The next view is of the MCF grouping and the difference in assists vs. last interaction (last click). This shows how many times a given channel was a touch in the conversion path vs. how many times it was the last touch before a person converted. In the last column, when the number is lower than 1, that means it’s most often the last touch before conversion, whereas a number higher than one means it’s mostly an introduction or assisting channel along the path to conversion. The closer the number is to 1 means that channel is equally important along the journey and for driving conversions. 

Figure 4. This image shows the Multi-Channel Funnel from Google Analytics. Here, you can see which channels have more value as a “last click” or as an “assist” for an eventual conversion. A number greater than 1 in the last column means this channel has a tendency to assist in conversions more than being the last touch. This means if you’re only looking at last –click, then these channels are devalued and you can’t see their true revenue contribution. 

Figure 4. This image shows the Multi-Channel Funnel from Google Analytics. Here, you can see which channels have more value as a “last click” or as an “assist” for an eventual conversion. A number greater than 1 in the last column means this channel has a tendency to assist in conversions more than being the last touch. This means if you’re only looking at last –click, then these channels are devalued and you can’t see their true revenue contribution. 

Using the Attribution Modeling Comparison Tool

Now that we know about some of the most common (“better” and “not-so-good”) attribution models, how do we start to make decisions on which model to use? Google has a model comparison tool that allows you to do just that. In the figure below, I’ve pitted last click up with time decay. Here, we can see that in last click, direct is getting credit for way more than it should, but when we look at time decay, we can see that several other channels are actually contributing and should be up for investment consideration. Take a look at display. The green arrow means we need to ramp up our spend. This shows that 12% more conversions are happening through display than would have been reported on last click (and attributed to direct).

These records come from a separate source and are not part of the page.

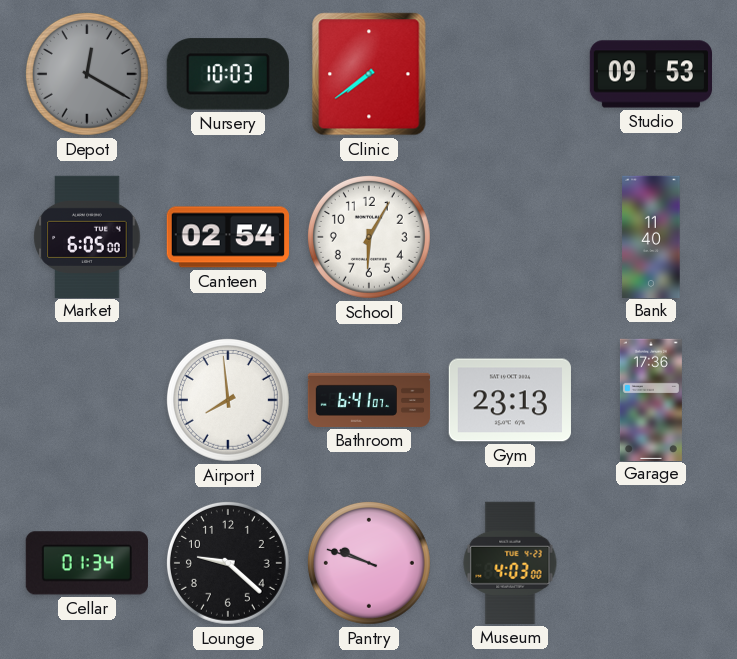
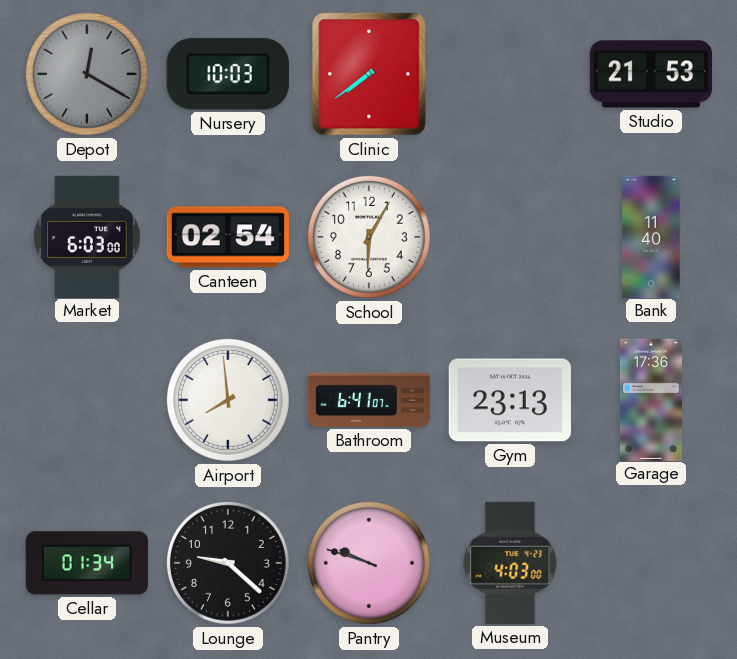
Studio: 09:53 -> 21:53
Market: 6:05 -> 6:03
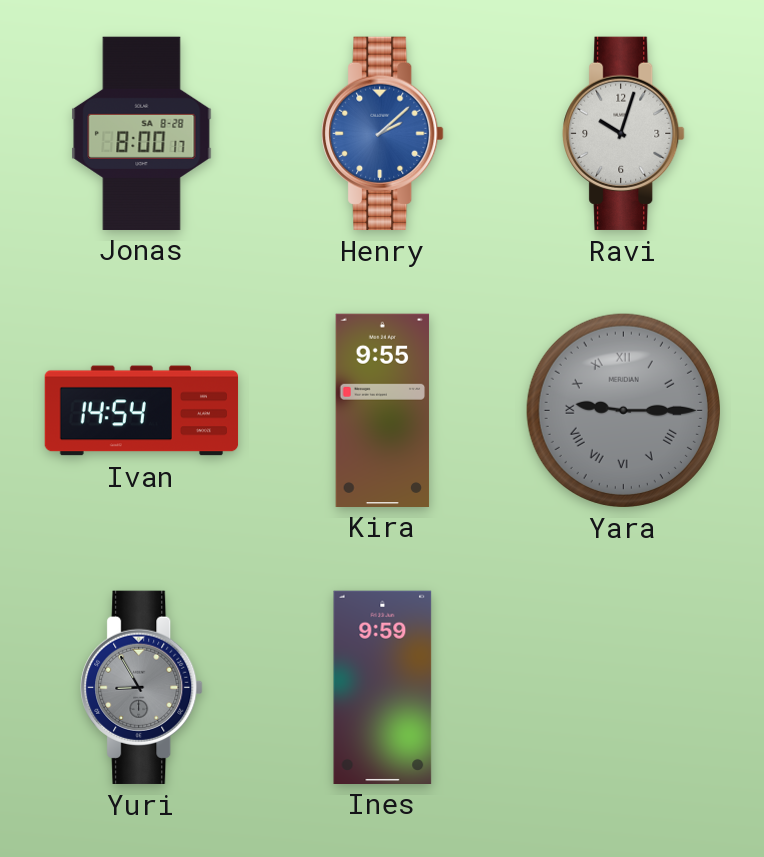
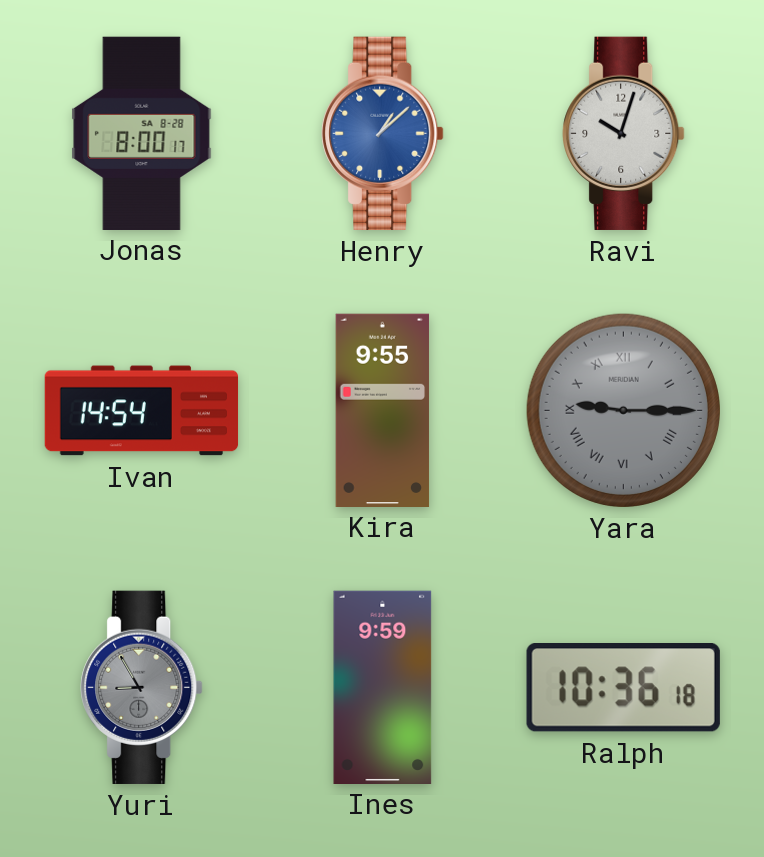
Henry: 2:08 -> 1:08
Ralph: none -> 10:36
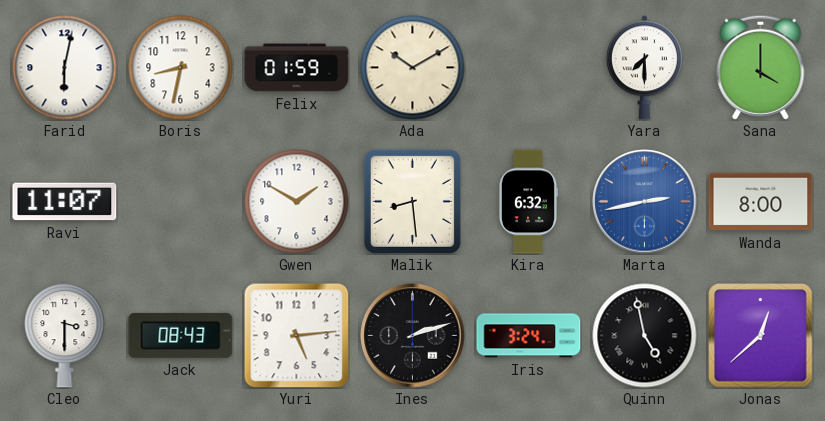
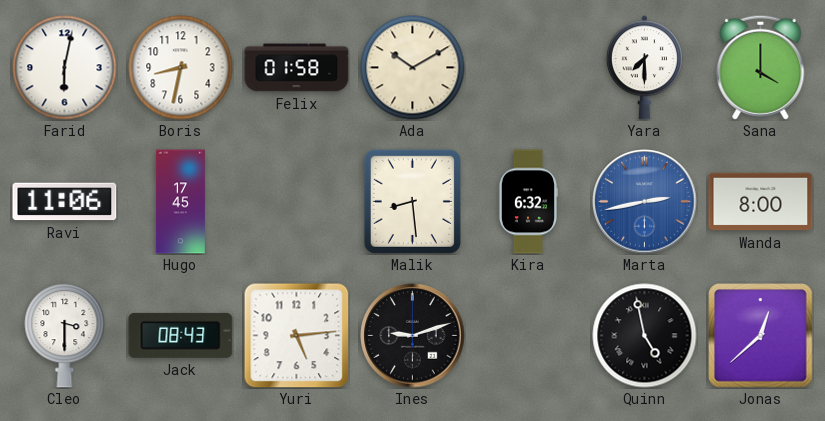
Felix: 01:59 -> 01:58
Ravi: 11:07 -> 11:06
Hugo: none -> 17:45
Gwen: 1:50 -> none
Ines: 2:12 -> 9:12
Iris: 3:24 -> none
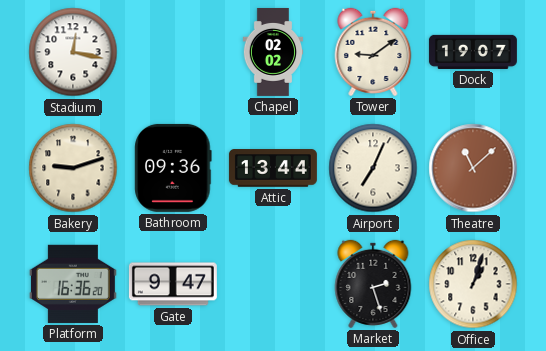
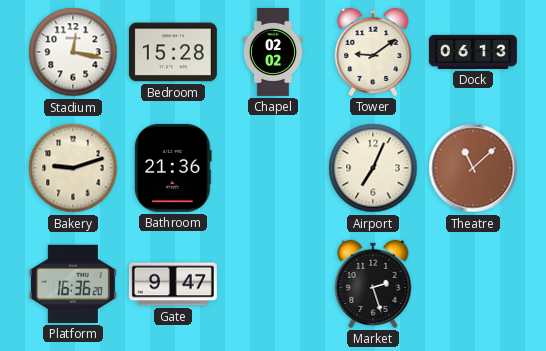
Bedroom: none -> 15:28
Dock: 19:07 -> 06:13
Bathroom: 09:36 -> 21:36
Attic: 13:44 -> none
Office: 1:03 -> none
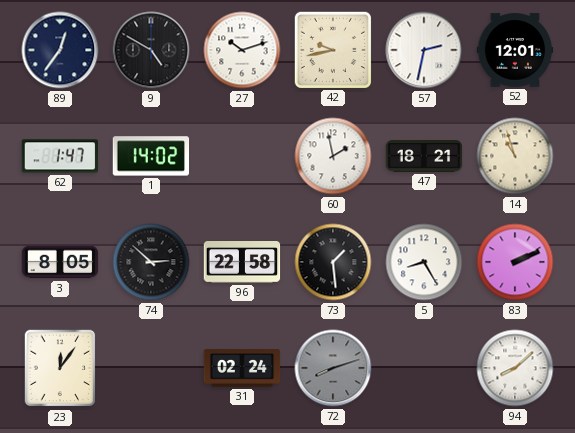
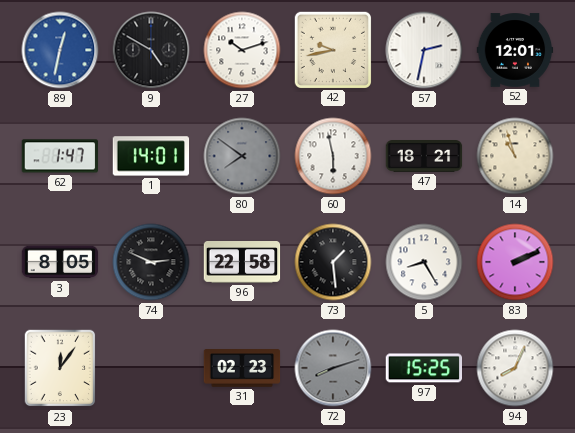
89: 12:36 -> 12:32
89 dial: navy -> blue
1: 14:02 -> 14:01
80: none -> 7:51
60: 1:58 -> 5:58
74: 2:52 -> 2:49
31: 02:24 -> 02:23
97: none -> 15:25
94: 8:08 -> 8:04
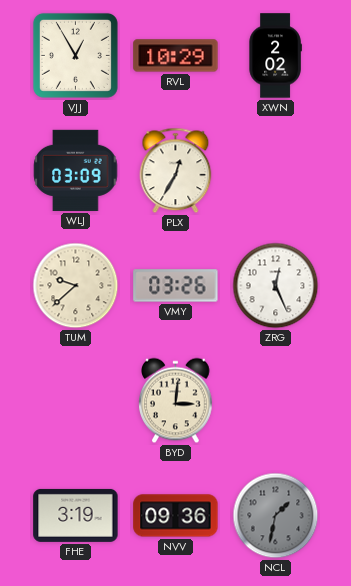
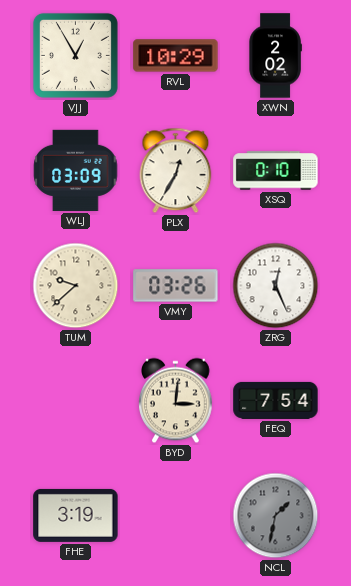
XSQ: none -> 0:10
FEQ: none -> 7:54
NVV: 09:36 -> none
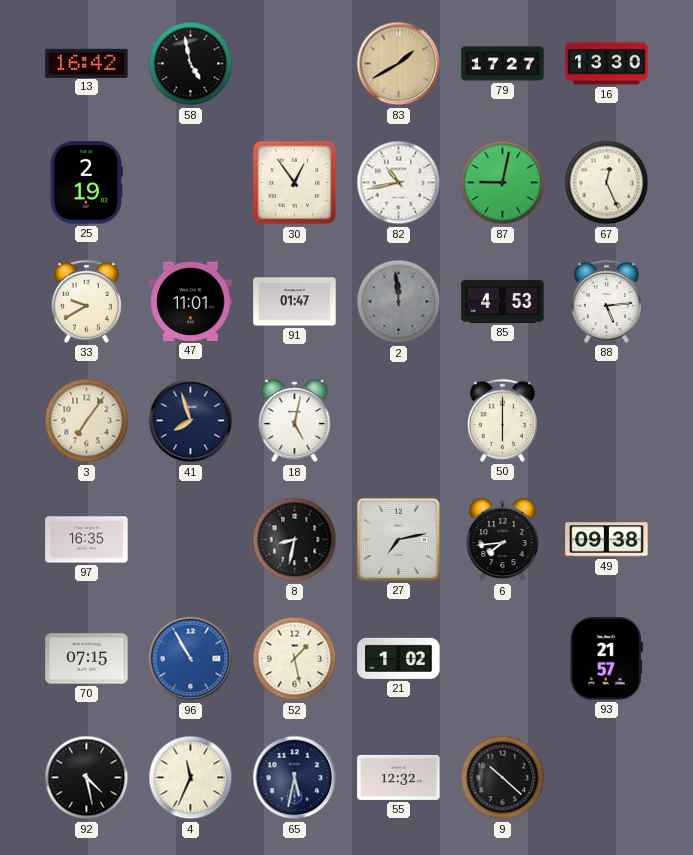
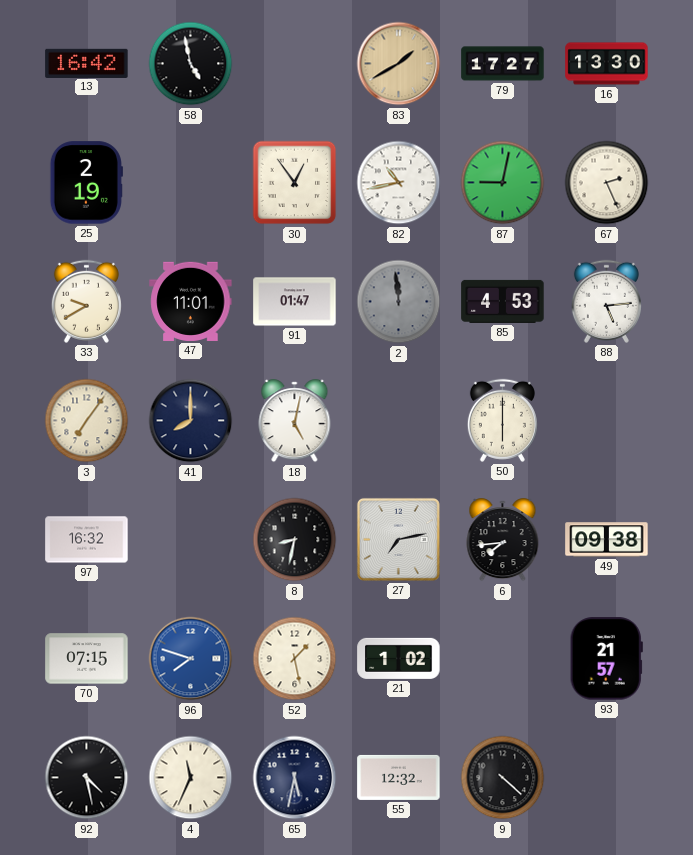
67: 12:26 -> 2:26
41: 7:57 -> 8:00
97: 16:35 -> 16:32
96: 10:55 -> 7:48
9: 10:22 -> 4:22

Figure 5. This image shows the model comparison tool comparing last click to time decay. 

Figure 5. This image shows the model comparison tool comparing last click to time decay.  

So there you have it. (And thanks for letting me indulge by poking a little fun!) The reality is, there are still a lot of programs that are being measured by last click. Maybe that’s you. Maybe you inherited it or you have a system that is only set up for last click. It’s okay. Really. It’s not the end of the world, but I hope you can see that there are other ways to make investment decisions on your marketing programs. If you haven’t explored GA’s free Multi-Channel Funnels or their attribution model comparison tool, I would suggest you give them a go today. If you have any questions on what we’ve presented today, leave us a comment here. Do you have a favorite attribution model? Stay tuned for more in this attribution series!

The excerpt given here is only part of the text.